In comments submitted earlier this year, Governor Mike Dunleavy called on EPA Region 10 to withdraw its proposed action to prohibit the development of the Pebble deposit in the Bristol Bay area.
Instead, Region 10 has recommended that EPA finalize it; EPA now has 60 days to make a final decision.
If finalized, this action sets a dangerous precedent. It vetoes a permit that has not been issued and imposes a blanket prohibition on development over 309 square miles of Alaska-owned land. Alarmingly, it lays the foundation to stop any development project, mining or nonmining, in any area of Alaska with wetlands and fish-bearing streams.
“The State of Alaska has the duty, under our constitution, to develop its resources to the maximum in order to provide for itself and its people, so it’s important that any and all opportunities be explored in furtherance of this idea,” said Governor Dunleavy. “The recent decision on the Pebble mine, which is solely located on State land, is the wrong decision. The State of Alaska does resource development better than any other place on the planet and I challenge others to prove that wrong. Our opportunities to show the world a better way to develop our resources should not be unfairly pre-empted by the Biden administration under a solely political act. This sets a very troubling precedent for the State and the country. If this goes unchallenged, this issue will become precedent-setting, potentially for other states as well.”
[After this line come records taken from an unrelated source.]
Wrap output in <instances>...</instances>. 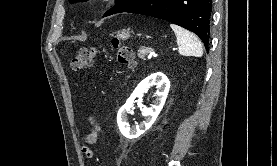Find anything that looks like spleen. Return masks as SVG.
<instances>
[{
  "mask_svg": "<svg viewBox=\"0 0 277 166\" xmlns=\"http://www.w3.org/2000/svg\"><path fill=\"white\" fill-rule=\"evenodd\" d=\"M174 31L179 53L183 56L201 57L203 55V47L199 39L191 32L175 25L170 24Z\"/></svg>",
  "mask_w": 277,
  "mask_h": 166,
  "instance_id": "3e777b00",
  "label": "spleen"
}]
</instances>
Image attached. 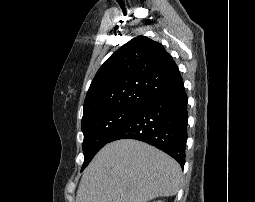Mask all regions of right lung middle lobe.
Masks as SVG:
<instances>
[{
	"mask_svg": "<svg viewBox=\"0 0 255 202\" xmlns=\"http://www.w3.org/2000/svg\"><path fill=\"white\" fill-rule=\"evenodd\" d=\"M140 107H112L84 116L81 122L84 134V163L81 171L95 154L109 142L111 137L124 125Z\"/></svg>",
	"mask_w": 255,
	"mask_h": 202,
	"instance_id": "dd1d6c3e",
	"label": "right lung middle lobe"
}]
</instances>
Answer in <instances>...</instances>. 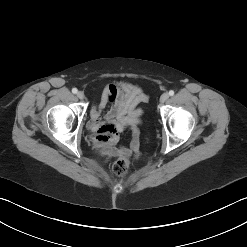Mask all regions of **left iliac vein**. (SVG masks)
<instances>
[{
    "label": "left iliac vein",
    "mask_w": 247,
    "mask_h": 247,
    "mask_svg": "<svg viewBox=\"0 0 247 247\" xmlns=\"http://www.w3.org/2000/svg\"><path fill=\"white\" fill-rule=\"evenodd\" d=\"M169 98V94L168 93H163L160 97V102L163 104L165 103Z\"/></svg>",
    "instance_id": "1"
}]
</instances>
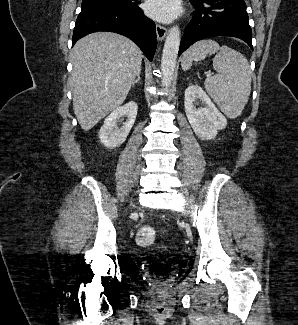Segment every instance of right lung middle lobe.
Here are the masks:
<instances>
[{
	"instance_id": "1",
	"label": "right lung middle lobe",
	"mask_w": 298,
	"mask_h": 325,
	"mask_svg": "<svg viewBox=\"0 0 298 325\" xmlns=\"http://www.w3.org/2000/svg\"><path fill=\"white\" fill-rule=\"evenodd\" d=\"M134 4L129 0H83L81 11L100 10V9H120L130 8Z\"/></svg>"
}]
</instances>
“This is an incredible power for a federal agency—staffed by unelected officials, unaccountable to Alaskans—to have,” said Jason Brune, Commissioner of the Alaska Department of Environmental Conservation.
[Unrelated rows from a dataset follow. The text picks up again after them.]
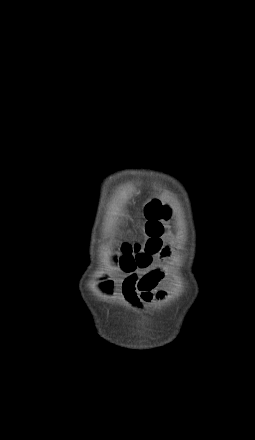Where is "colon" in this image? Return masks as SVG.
Instances as JSON below:
<instances>
[{"label": "colon", "instance_id": "obj_1", "mask_svg": "<svg viewBox=\"0 0 255 440\" xmlns=\"http://www.w3.org/2000/svg\"><path fill=\"white\" fill-rule=\"evenodd\" d=\"M145 213V239L141 243L122 246V267L125 271L143 268L150 264L153 255H162L161 237L167 232L165 223L171 218V209L160 199L148 202Z\"/></svg>", "mask_w": 255, "mask_h": 440}]
</instances>
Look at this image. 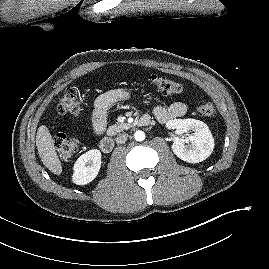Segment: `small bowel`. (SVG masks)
<instances>
[{
  "instance_id": "small-bowel-1",
  "label": "small bowel",
  "mask_w": 269,
  "mask_h": 269,
  "mask_svg": "<svg viewBox=\"0 0 269 269\" xmlns=\"http://www.w3.org/2000/svg\"><path fill=\"white\" fill-rule=\"evenodd\" d=\"M127 98H129V93L120 89L107 91L96 98L92 123L93 129L97 135L102 134L105 130L110 108L115 103L126 100ZM186 112L187 106L183 102H174L168 107L156 105L152 109L153 115L161 123L183 117ZM142 117L150 118V115L144 114Z\"/></svg>"
}]
</instances>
The Governor noted several flaws in the veto’s supporting documents. One is the veto’s prematurity: project plans are still working through the established permitting process, which the Army Corps of Engineers oversee. At this juncture, Alaska’s State agencies—the Alaska Department of Fish and Game, the Alaska Department of Environmental Conservation, and the Alaska Department of Natural Resources—have not yet weighed in; through the State permitting process, the State’s 401 certification process, or through State input as a landowner.
The veto disregards the Alaska Statehood Act, violates the Clean Water Act, and departs from basic scientific methodology. Of particular concern is EPA’s failure to demonstrate why the Army Corps of Engineers was wrong when it reviewed the same scientific data but arrived at the opposite conclusion—that the proposed mine plan “would not be expected to have a measurable effect on fish numbers or result in long-term changes to the health of the commercial fisheries in Bristol Bay.”
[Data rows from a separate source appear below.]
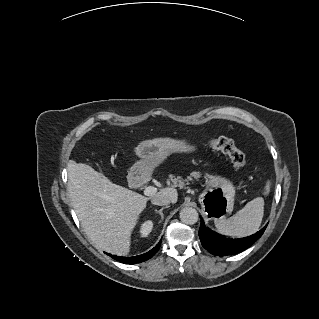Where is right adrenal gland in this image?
I'll return each instance as SVG.
<instances>
[{
  "instance_id": "obj_1",
  "label": "right adrenal gland",
  "mask_w": 319,
  "mask_h": 319,
  "mask_svg": "<svg viewBox=\"0 0 319 319\" xmlns=\"http://www.w3.org/2000/svg\"><path fill=\"white\" fill-rule=\"evenodd\" d=\"M165 208H166V207H163V208H161L160 210L155 209V211H156L157 213H159L160 215L163 216V210H164Z\"/></svg>"
}]
</instances>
The State of Alaska was joined by Arkansas, Idaho, Indiana, Kansas, Kentucky, Louisiana, Montana, Nebraska, South Carolina, Texas, Utah, West Virginia, and Wyoming in a letter of opposition filed concurrently with the Governor’s. “Decisions like these,” the States emphasized, “throw a wild card into the entire 404 permitting process.”
Additionally, united by a desire for greater predictability in the 404 permitting process, the Western States Water Council, representing 18 states and accountable to the Western Governors’ Association, passed a resolution urging EPA to adhere to established procedure, meaningfully consult with affected States, and adequately document its rationale before exercising the 404(c) veto power.
Calling EPA’s decision “legally indefensible,” Attorney General Treg Taylor indicated that his office would defend Alaska’s rights in court should EPA proceed with finalization.
“Rest assured, my Administration will stand up for the rights of Alaskans, Alaska property owners, and Alaska’s future,” said Governor Dunleavy.
The full text of Governor Dunleavy’s Comments and the Multi-State Opposition Letter is available on the Department of Environmental Conservation’s webpage.